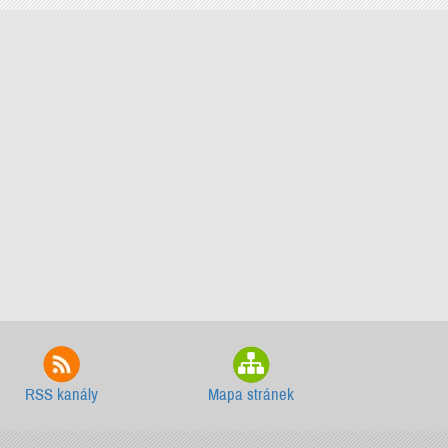
RSS kanály
Mapa stránek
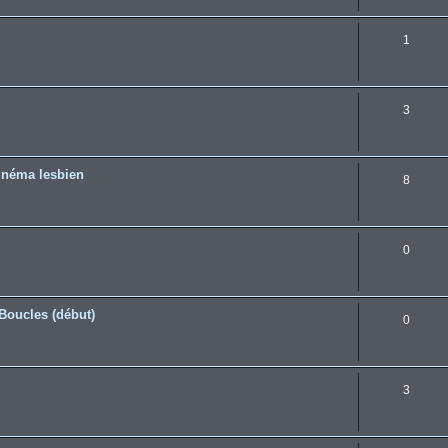
1
3
éma lesbien
8
0
Boucles (début)
0
3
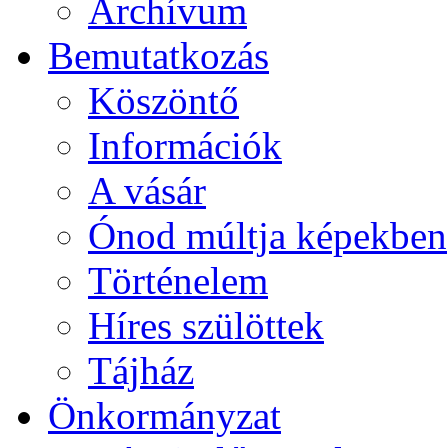
Archívum
Bemutatkozás
Köszöntő
Információk
A vásár
Ónod múltja képekben
Történelem
Híres szülöttek
Tájház
Önkormányzat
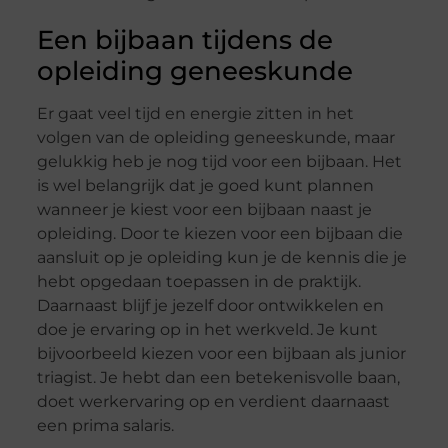
Een bijbaan tijdens de
opleiding geneeskunde
Er gaat veel tijd en energie zitten in het
volgen van de opleiding geneeskunde, maar
gelukkig heb je nog tijd voor een bijbaan. Het
is wel belangrijk dat je goed kunt plannen
wanneer je kiest voor een bijbaan naast je
opleiding. Door te kiezen voor een bijbaan die
aansluit op je opleiding kun je de kennis die je
hebt opgedaan toepassen in de praktijk.
Daarnaast blijf je jezelf door ontwikkelen en
doe je ervaring op in het werkveld. Je kunt
bijvoorbeeld kiezen voor een bijbaan als junior
triagist. Je hebt dan een betekenisvolle baan,
doet werkervaring op en verdient daarnaast
een prima salaris.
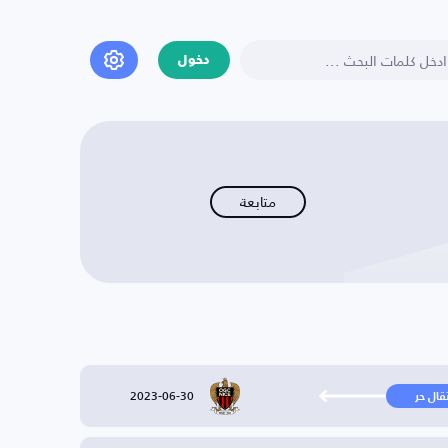
دخول
متابعة
2023-06-30
تقال حر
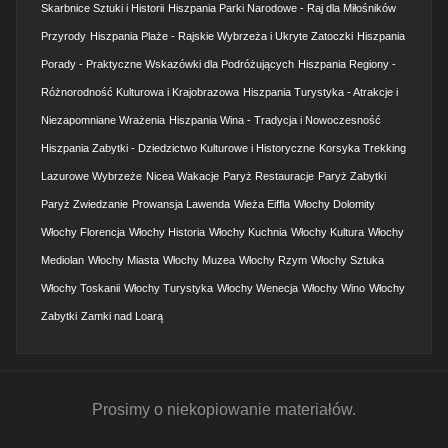
Skarbnice Sztuki i Historii
Hiszpania Parki Narodowe - Raj dla Miłośników
Przyrody
Hiszpania Plaże - Rajskie Wybrzeża i Ukryte Zatoczki
Hiszpania
Porady - Praktyczne Wskazówki dla Podróżujących
Hiszpania Regiony -
Różnorodność Kulturowa i Krajobrazowa
Hiszpania Turystyka - Atrakcje i
Niezapomniane Wrażenia
Hiszpania Wina - Tradycja i Nowoczesność
Hiszpania Zabytki - Dziedzictwo Kulturowe i Historyczne
Korsyka Trekking
Lazurowe Wybrzeże
Nicea Wakacje
Paryż Restauracje
Paryż Zabytki
Paryż Zwiedzanie
Prowansja Lawenda
Wieża Eiffla
Włochy Dolomity
Włochy Florencja
Włochy Historia
Włochy Kuchnia
Włochy Kultura
Włochy
Mediolan
Włochy Miasta
Włochy Muzea
Włochy Rzym
Włochy Sztuka
Włochy Toskanii
Włochy Turystyka
Włochy Wenecja
Włochy Wino
Włochy
Zabytki
Zamki nad Loarą
Prosimy o niekopiowanie materiałów.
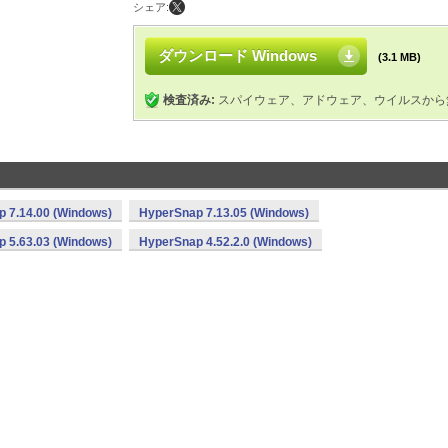
シェア:
ダウンロード Windows
(3.1 MB)
検査済み:
スパイウェア、アドウェア、ウイルスから
 7.14.00 (Windows)
HyperSnap 7.13.05 (Windows)
 5.63.03 (Windows)
HyperSnap 4.52.2.0 (Windows)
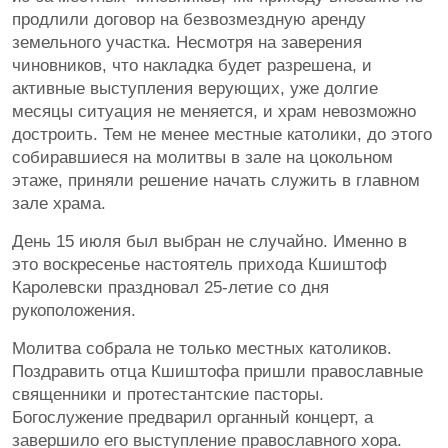
продлили договор на безвозмездную аренду
земельного участка. Несмотря на заверения
чиновников, что накладка будет разрешена, и
активные выступления верующих, уже долгие
месяцы ситуация не меняется, и храм невозможно
достроить. Тем не менее местные католики, до этого
собиравшиеся на молитвы в зале на цокольном
этаже, приняли решение начать служить в главном
зале храма.
День 15 июля был выбран не случайно. Именно в
это воскресенье настоятель прихода Кшиштоф
Каролевски праздновал 25-летие со дня
рукоположения.
Молитва собрала не только местных католиков.
Поздравить отца Кшиштофа пришли православные
священники и протестантские пасторы.
Богослужение предварил органный концерт, а
завершило его выступление православного хора.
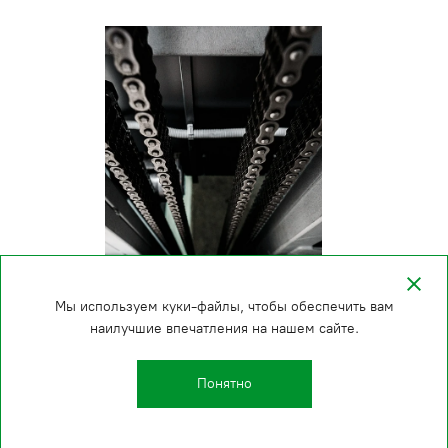
Мы используем куки-файлы, чтобы обеспечить вам
наилучшие впечатления на нашем сайте.
Понятно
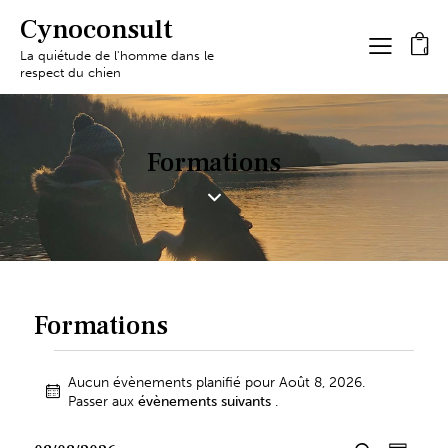
Cynoconsult
0
La quiétude de l'homme dans le
respect du chien
Formations
Formations
Aucun évènements planifié pour Août 8, 2026.
N
Passer aux
évènements suivants
.
o
t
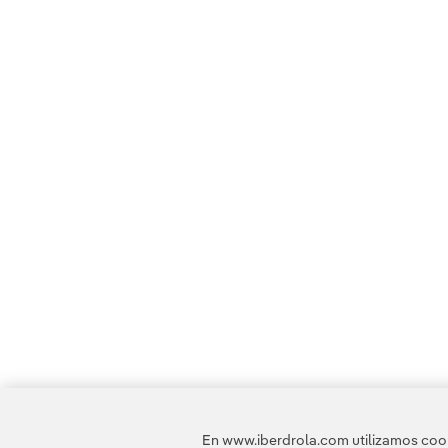
En www.iberdrola.com utilizamos cooki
########################################
▸ **What the task asks**
Although the records above contain pictures, the copy should not; retype exactly the lines from the one containing "wanneer je kiest voor een bijbaan naast je" through the one containing "зале храма.".

▸ **Solution for this problem**
wanneer je kiest voor een bijbaan naast je
opleiding. Door te kiezen voor een bijbaan die
aansluit op je opleiding kun je de kennis die je
hebt opgedaan toepassen in de praktijk.
Daarnaast blijf je jezelf door ontwikkelen en
doe je ervaring op in het werkveld. Je kunt
bijvoorbeeld kiezen voor een bijbaan als junior
triagist. Je hebt dan een betekenisvolle baan,
doet werkervaring op en verdient daarnaast
een prima salaris.
دخول
متابعة
2023-06-30
تقال حر
Skarbnice Sztuki i Historii
Hiszpania Parki Narodowe - Raj dla Miłośników
Przyrody
Hiszpania Plaże - Rajskie Wybrzeża i Ukryte Zatoczki
Hiszpania
Porady - Praktyczne Wskazówki dla Podróżujących
Hiszpania Regiony -
Różnorodność Kulturowa i Krajobrazowa
Hiszpania Turystyka - Atrakcje i
Niezapomniane Wrażenia
Hiszpania Wina - Tradycja i Nowoczesność
Hiszpania Zabytki - Dziedzictwo Kulturowe i Historyczne
Korsyka Trekking
Lazurowe Wybrzeże
Nicea Wakacje
Paryż Restauracje
Paryż Zabytki
Paryż Zwiedzanie
Prowansja Lawenda
Wieża Eiffla
Włochy Dolomity
Włochy Florencja
Włochy Historia
Włochy Kuchnia
Włochy Kultura
Włochy
Mediolan
Włochy Miasta
Włochy Muzea
Włochy Rzym
Włochy Sztuka
Włochy Toskanii
Włochy Turystyka
Włochy Wenecja
Włochy Wino
Włochy
Zabytki
Zamki nad Loarą
Prosimy o niekopiowanie materiałów.
シェア:
ダウンロード Windows
(3.1 MB)
検査済み:
スパイウェア、アドウェア、ウイルスから
 7.14.00 (Windows)
HyperSnap 7.13.05 (Windows)
 5.63.03 (Windows)
HyperSnap 4.52.2.0 (Windows)
продлили договор на безвозмездную аренду
земельного участка. Несмотря на заверения
чиновников, что накладка будет разрешена, и
активные выступления верующих, уже долгие
месяцы ситуация не меняется, и храм невозможно
достроить. Тем не менее местные католики, до этого
собиравшиеся на молитвы в зале на цокольном
этаже, приняли решение начать служить в главном
зале храма.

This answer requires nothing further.